--- Material shown Enclosed Below ---

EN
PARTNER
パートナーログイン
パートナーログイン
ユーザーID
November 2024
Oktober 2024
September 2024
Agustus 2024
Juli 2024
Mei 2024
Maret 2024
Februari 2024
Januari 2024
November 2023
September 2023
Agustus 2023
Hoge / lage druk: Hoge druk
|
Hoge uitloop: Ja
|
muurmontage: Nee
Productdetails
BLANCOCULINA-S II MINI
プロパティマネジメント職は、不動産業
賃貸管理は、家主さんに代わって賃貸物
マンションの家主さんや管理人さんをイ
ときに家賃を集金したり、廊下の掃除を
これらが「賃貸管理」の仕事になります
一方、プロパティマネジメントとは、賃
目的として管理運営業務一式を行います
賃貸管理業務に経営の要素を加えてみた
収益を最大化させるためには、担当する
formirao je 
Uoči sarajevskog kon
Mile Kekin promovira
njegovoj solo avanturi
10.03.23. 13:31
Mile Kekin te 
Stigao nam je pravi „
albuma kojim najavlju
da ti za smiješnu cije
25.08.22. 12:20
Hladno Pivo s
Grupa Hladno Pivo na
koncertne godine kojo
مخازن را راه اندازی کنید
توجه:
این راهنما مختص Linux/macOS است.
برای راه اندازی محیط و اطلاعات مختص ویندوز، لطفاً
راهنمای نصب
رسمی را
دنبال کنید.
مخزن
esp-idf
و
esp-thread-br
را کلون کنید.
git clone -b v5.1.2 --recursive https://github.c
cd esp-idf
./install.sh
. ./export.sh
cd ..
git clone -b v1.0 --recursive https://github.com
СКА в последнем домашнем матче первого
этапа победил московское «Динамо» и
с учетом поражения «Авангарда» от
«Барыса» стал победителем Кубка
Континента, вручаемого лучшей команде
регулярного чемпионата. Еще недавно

--- End of Enclosed Material shown ---

Problem:
Each line from the one containing "مخازن را راه اندازی کنید" down to the last line of the material above is to be transcribed exactly, with nothing else included.

Result for this exercise:
مخازن را راه اندازی کنید
توجه:
این راهنما مختص Linux/macOS است.
برای راه اندازی محیط و اطلاعات مختص ویندوز، لطفاً
راهنمای نصب
رسمی را
دنبال کنید.
مخزن
esp-idf
و
esp-thread-br
را کلون کنید.
git clone -b v5.1.2 --recursive https://github.c
cd esp-idf
./install.sh
. ./export.sh
cd ..
git clone -b v1.0 --recursive https://github.com
СКА в последнем домашнем матче первого
этапа победил московское «Динамо» и
с учетом поражения «Авангарда» от
«Барыса» стал победителем Кубка
Континента, вручаемого лучшей команде
регулярного чемпионата. Еще недавно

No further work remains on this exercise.